• THE DATA:
────────────────────
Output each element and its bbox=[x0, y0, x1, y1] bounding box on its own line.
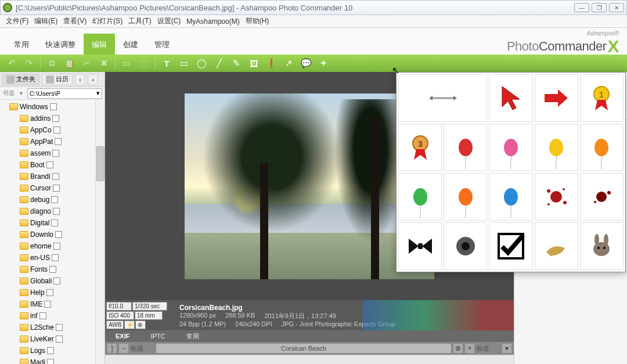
tree-item[interactable]: L2Sche bbox=[3, 322, 105, 333]
meta-tab-common[interactable]: 常用 bbox=[176, 330, 210, 342]
tree-item[interactable]: addins bbox=[3, 113, 105, 124]
tree-checkbox[interactable] bbox=[53, 243, 60, 250]
sticker-bullet-hole[interactable] bbox=[444, 222, 487, 270]
tree-item[interactable]: IME bbox=[3, 298, 105, 310]
minimize-button[interactable]: — bbox=[574, 3, 589, 12]
redo-button[interactable]: ↷ bbox=[21, 56, 37, 70]
tree-checkbox[interactable] bbox=[49, 266, 56, 273]
menu-view[interactable]: 查看(V) bbox=[63, 16, 87, 26]
tree-item[interactable]: Downlo bbox=[3, 229, 105, 240]
meta-tab-exif[interactable]: EXIF bbox=[105, 330, 140, 342]
speech-tool[interactable]: 💬 bbox=[298, 56, 314, 70]
tree-checkbox[interactable] bbox=[53, 277, 60, 284]
sticker-balloon-yellow[interactable] bbox=[535, 124, 578, 171]
sticker-balloon-blue[interactable] bbox=[489, 173, 532, 221]
line-tool[interactable]: ╱ bbox=[211, 56, 227, 70]
tree-checkbox[interactable] bbox=[52, 254, 59, 261]
tree-item[interactable]: Fonts bbox=[3, 264, 105, 275]
ellipse-tool[interactable]: ◯ bbox=[193, 56, 210, 70]
tree-item[interactable]: Brandi bbox=[3, 171, 105, 182]
tree-item[interactable]: Windows bbox=[3, 101, 105, 113]
close-button[interactable]: ✕ bbox=[609, 3, 624, 12]
tree-checkbox[interactable] bbox=[47, 347, 54, 354]
tree-checkbox[interactable] bbox=[51, 196, 58, 203]
brush-tool[interactable]: ✎ bbox=[228, 56, 244, 70]
sidebar-tab-folders[interactable]: 文件夹 bbox=[2, 74, 39, 85]
tree-checkbox[interactable] bbox=[53, 127, 60, 134]
tree-item[interactable]: Cursor bbox=[3, 182, 105, 194]
tree-item[interactable]: inf bbox=[3, 310, 105, 322]
tree-item[interactable]: Globali bbox=[3, 275, 105, 287]
menu-edit[interactable]: 编辑(E) bbox=[34, 16, 57, 26]
sticker-balloon-orange[interactable] bbox=[580, 124, 624, 171]
text-tool[interactable]: T bbox=[158, 56, 175, 70]
tree-item[interactable]: AppCo bbox=[3, 124, 105, 136]
tree-checkbox[interactable] bbox=[52, 115, 59, 122]
tree-scrollbar[interactable] bbox=[95, 100, 105, 364]
sticker-splat-red[interactable] bbox=[535, 173, 578, 221]
sticker-double-arrow[interactable] bbox=[398, 74, 487, 122]
tree-checkbox[interactable] bbox=[39, 312, 46, 319]
sticker-balloon-green[interactable] bbox=[398, 173, 442, 221]
tree-item[interactable]: diagno bbox=[3, 206, 105, 217]
tree-checkbox[interactable] bbox=[56, 324, 63, 331]
tree-item[interactable]: Help bbox=[3, 287, 105, 298]
meta-tab-iptc[interactable]: IPTC bbox=[140, 330, 175, 342]
tree-item[interactable]: ehome bbox=[3, 240, 105, 252]
image-tool[interactable]: 🖼 bbox=[246, 56, 262, 70]
sticker-medal-gold-1[interactable]: 1 bbox=[580, 74, 624, 122]
sticker-balloon-red[interactable] bbox=[444, 124, 487, 171]
tree-checkbox[interactable] bbox=[52, 173, 59, 180]
tab-manage[interactable]: 管理 bbox=[146, 34, 178, 55]
sticker-checkmark[interactable] bbox=[489, 222, 532, 270]
sticker-smear[interactable] bbox=[535, 222, 578, 270]
exif-more-icon[interactable]: ⊕ bbox=[135, 320, 146, 329]
tab-edit[interactable]: 编辑 bbox=[84, 34, 115, 55]
arrow-tool[interactable]: ↗ bbox=[280, 56, 297, 70]
tree-checkbox[interactable] bbox=[46, 289, 53, 296]
rectangle-tool[interactable]: ▭ bbox=[176, 56, 192, 70]
tree-item[interactable]: Digital bbox=[3, 217, 105, 229]
sidebar-nav-next[interactable]: › bbox=[88, 74, 98, 85]
tab-create[interactable]: 创建 bbox=[115, 34, 146, 55]
menu-tools[interactable]: 工具(T) bbox=[128, 16, 151, 26]
delete-button[interactable]: ✖ bbox=[96, 56, 112, 70]
bookmarks-dropdown-icon[interactable]: ▼ bbox=[19, 91, 24, 96]
crop-rect-button[interactable]: ▭ bbox=[118, 56, 135, 70]
tree-item[interactable]: Madi bbox=[3, 356, 105, 364]
tree-checkbox[interactable] bbox=[52, 150, 59, 157]
tree-checkbox[interactable] bbox=[56, 336, 63, 343]
sticker-cursor-red[interactable] bbox=[489, 74, 532, 122]
tree-item[interactable]: en-US bbox=[3, 252, 105, 264]
tree-checkbox[interactable] bbox=[50, 103, 57, 110]
menu-myashampoo[interactable]: MyAshampoo(M) bbox=[186, 17, 239, 26]
sticker-balloon-pink[interactable] bbox=[489, 124, 532, 171]
horizontal-scrollbar[interactable] bbox=[105, 355, 514, 364]
sticker-donkey[interactable] bbox=[580, 222, 624, 270]
sticker-bowtie[interactable] bbox=[398, 222, 442, 270]
tag-minus-button[interactable]: − bbox=[119, 344, 128, 353]
tree-checkbox[interactable] bbox=[53, 185, 60, 192]
tab-quick[interactable]: 快速调整 bbox=[37, 34, 84, 55]
undo-button[interactable]: ↶ bbox=[3, 56, 20, 70]
tree-checkbox[interactable] bbox=[55, 231, 62, 238]
menu-settings[interactable]: 设置(C) bbox=[157, 16, 181, 26]
tag-expand-button[interactable]: ] bbox=[107, 344, 117, 353]
sidebar-tab-calendar[interactable]: 日历 bbox=[42, 74, 73, 85]
tab-common[interactable]: 常用 bbox=[6, 34, 37, 55]
menu-slideshow[interactable]: 幻灯片(S) bbox=[92, 16, 122, 26]
bookmarks-label[interactable]: 书签 bbox=[2, 89, 15, 98]
cut-button[interactable]: ✂ bbox=[78, 56, 95, 70]
path-input[interactable]: C:\Users\P▾ bbox=[27, 88, 102, 99]
sticker-arrow-right-red[interactable] bbox=[535, 74, 578, 122]
sticker-balloon-orange2[interactable] bbox=[444, 173, 487, 221]
callout-tool[interactable]: ❗ bbox=[263, 56, 279, 70]
menu-help[interactable]: 帮助(H) bbox=[246, 16, 269, 26]
folder-tree[interactable]: WindowsaddinsAppCoAppPatassemBootBrandiC… bbox=[0, 100, 105, 364]
tree-checkbox[interactable] bbox=[51, 219, 58, 226]
sidebar-nav-prev[interactable]: ‹ bbox=[75, 74, 85, 85]
tree-item[interactable]: LiveKer bbox=[3, 333, 105, 345]
maximize-button[interactable]: ❐ bbox=[592, 3, 607, 12]
tree-checkbox[interactable] bbox=[47, 359, 54, 364]
tree-checkbox[interactable] bbox=[44, 301, 51, 308]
────────────────────
Once the pictures are set aside, repeat the data above exactly.

• RESPONSE TO THE EXERCISE:
Output each element and its bbox=[x0, y0, x1, y1] bounding box on its own line.
tree-item[interactable]: L2Sche bbox=[3, 322, 105, 333]
meta-tab-common[interactable]: 常用 bbox=[176, 330, 210, 342]
tree-item[interactable]: addins bbox=[3, 113, 105, 124]
tree-checkbox[interactable] bbox=[53, 243, 60, 250]
sticker-bullet-hole[interactable] bbox=[444, 222, 487, 270]
tree-item[interactable]: IME bbox=[3, 298, 105, 310]
minimize-button[interactable]: — bbox=[574, 3, 589, 12]
redo-button[interactable]: ↷ bbox=[21, 56, 37, 70]
tree-checkbox[interactable] bbox=[49, 266, 56, 273]
menu-view[interactable]: 查看(V) bbox=[63, 16, 87, 26]
tree-item[interactable]: Downlo bbox=[3, 229, 105, 240]
meta-tab-exif[interactable]: EXIF bbox=[105, 330, 140, 342]
speech-tool[interactable]: 💬 bbox=[298, 56, 314, 70]
tree-checkbox[interactable] bbox=[53, 277, 60, 284]
sticker-balloon-yellow[interactable] bbox=[535, 124, 578, 171]
sticker-balloon-blue[interactable] bbox=[489, 173, 532, 221]
line-tool[interactable]: ╱ bbox=[211, 56, 227, 70]
tree-checkbox[interactable] bbox=[52, 254, 59, 261]
tree-item[interactable]: Fonts bbox=[3, 264, 105, 275]
ellipse-tool[interactable]: ◯ bbox=[193, 56, 210, 70]
tree-item[interactable]: Brandi bbox=[3, 171, 105, 182]
tree-item[interactable]: Windows bbox=[3, 101, 105, 113]
close-button[interactable]: ✕ bbox=[609, 3, 624, 12]
tree-checkbox[interactable] bbox=[47, 347, 54, 354]
tree-checkbox[interactable] bbox=[51, 196, 58, 203]
brush-tool[interactable]: ✎ bbox=[228, 56, 244, 70]
sidebar-tab-folders[interactable]: 文件夹 bbox=[2, 74, 39, 85]
tree-checkbox[interactable] bbox=[53, 127, 60, 134]
tree-item[interactable]: Cursor bbox=[3, 182, 105, 194]
tree-item[interactable]: inf bbox=[3, 310, 105, 322]
tree-item[interactable]: Globali bbox=[3, 275, 105, 287]
menu-edit[interactable]: 编辑(E) bbox=[34, 16, 57, 26]
sticker-balloon-orange[interactable] bbox=[580, 124, 624, 171]
text-tool[interactable]: T bbox=[158, 56, 175, 70]
tree-item[interactable]: AppCo bbox=[3, 124, 105, 136]
tree-checkbox[interactable] bbox=[52, 115, 59, 122]
tree-scrollbar[interactable] bbox=[95, 100, 105, 364]
sticker-splat-red[interactable] bbox=[535, 173, 578, 221]
sticker-double-arrow[interactable] bbox=[398, 74, 487, 122]
tree-checkbox[interactable] bbox=[39, 312, 46, 319]
sticker-balloon-green[interactable] bbox=[398, 173, 442, 221]
tree-item[interactable]: diagno bbox=[3, 206, 105, 217]
tree-checkbox[interactable] bbox=[56, 324, 63, 331]
tree-item[interactable]: Help bbox=[3, 287, 105, 298]
meta-tab-iptc[interactable]: IPTC bbox=[140, 330, 175, 342]
tree-item[interactable]: ehome bbox=[3, 240, 105, 252]
image-tool[interactable]: 🖼 bbox=[246, 56, 262, 70]
sticker-medal-gold-1[interactable]: 1 bbox=[580, 74, 624, 122]
sticker-balloon-red[interactable] bbox=[444, 124, 487, 171]
tree-checkbox[interactable] bbox=[52, 173, 59, 180]
tab-manage[interactable]: 管理 bbox=[146, 34, 178, 55]
sticker-checkmark[interactable] bbox=[489, 222, 532, 270]
sticker-smear[interactable] bbox=[535, 222, 578, 270]
exif-more-icon[interactable]: ⊕ bbox=[135, 320, 146, 329]
tab-edit[interactable]: 编辑 bbox=[84, 34, 115, 55]
arrow-tool[interactable]: ↗ bbox=[280, 56, 297, 70]
tree-checkbox[interactable] bbox=[46, 289, 53, 296]
rectangle-tool[interactable]: ▭ bbox=[176, 56, 192, 70]
tree-item[interactable]: Digital bbox=[3, 217, 105, 229]
sidebar-nav-next[interactable]: › bbox=[88, 74, 98, 85]
tab-create[interactable]: 创建 bbox=[115, 34, 146, 55]
menu-tools[interactable]: 工具(T) bbox=[128, 16, 151, 26]
delete-button[interactable]: ✖ bbox=[96, 56, 112, 70]
bookmarks-dropdown-icon[interactable]: ▼ bbox=[19, 91, 24, 96]
crop-rect-button[interactable]: ▭ bbox=[118, 56, 135, 70]
tree-item[interactable]: Madi bbox=[3, 356, 105, 364]
tree-checkbox[interactable] bbox=[52, 150, 59, 157]
tree-checkbox[interactable] bbox=[56, 336, 63, 343]
sticker-cursor-red[interactable] bbox=[489, 74, 532, 122]
tree-item[interactable]: en-US bbox=[3, 252, 105, 264]
tree-checkbox[interactable] bbox=[50, 103, 57, 110]
menu-myashampoo[interactable]: MyAshampoo(M) bbox=[186, 17, 239, 26]
sticker-balloon-pink[interactable] bbox=[489, 124, 532, 171]
horizontal-scrollbar[interactable] bbox=[105, 355, 514, 364]
sticker-donkey[interactable] bbox=[580, 222, 624, 270]
sticker-bowtie[interactable] bbox=[398, 222, 442, 270]
tag-minus-button[interactable]: − bbox=[119, 344, 128, 353]
tree-checkbox[interactable] bbox=[53, 185, 60, 192]
tab-quick[interactable]: 快速调整 bbox=[37, 34, 84, 55]
undo-button[interactable]: ↶ bbox=[3, 56, 20, 70]
tree-checkbox[interactable] bbox=[55, 231, 62, 238]
menu-settings[interactable]: 设置(C) bbox=[157, 16, 181, 26]
tag-expand-button[interactable]: ] bbox=[107, 344, 117, 353]
sidebar-tab-calendar[interactable]: 日历 bbox=[42, 74, 73, 85]
tab-common[interactable]: 常用 bbox=[6, 34, 37, 55]
menu-slideshow[interactable]: 幻灯片(S) bbox=[92, 16, 122, 26]
bookmarks-label[interactable]: 书签 bbox=[2, 89, 15, 98]
cut-button[interactable]: ✂ bbox=[78, 56, 95, 70]
path-input[interactable]: C:\Users\P▾ bbox=[27, 88, 102, 99]
sticker-arrow-right-red[interactable] bbox=[535, 74, 578, 122]
sticker-balloon-orange2[interactable] bbox=[444, 173, 487, 221]
callout-tool[interactable]: ❗ bbox=[263, 56, 279, 70]
menu-help[interactable]: 帮助(H) bbox=[246, 16, 269, 26]
folder-tree[interactable]: WindowsaddinsAppCoAppPatassemBootBrandiC… bbox=[0, 100, 105, 364]
tree-checkbox[interactable] bbox=[51, 219, 58, 226]
sidebar-nav-prev[interactable]: ‹ bbox=[75, 74, 85, 85]
tree-item[interactable]: LiveKer bbox=[3, 333, 105, 345]
maximize-button[interactable]: ❐ bbox=[592, 3, 607, 12]
tree-checkbox[interactable] bbox=[47, 359, 54, 364]
tree-checkbox[interactable] bbox=[44, 301, 51, 308]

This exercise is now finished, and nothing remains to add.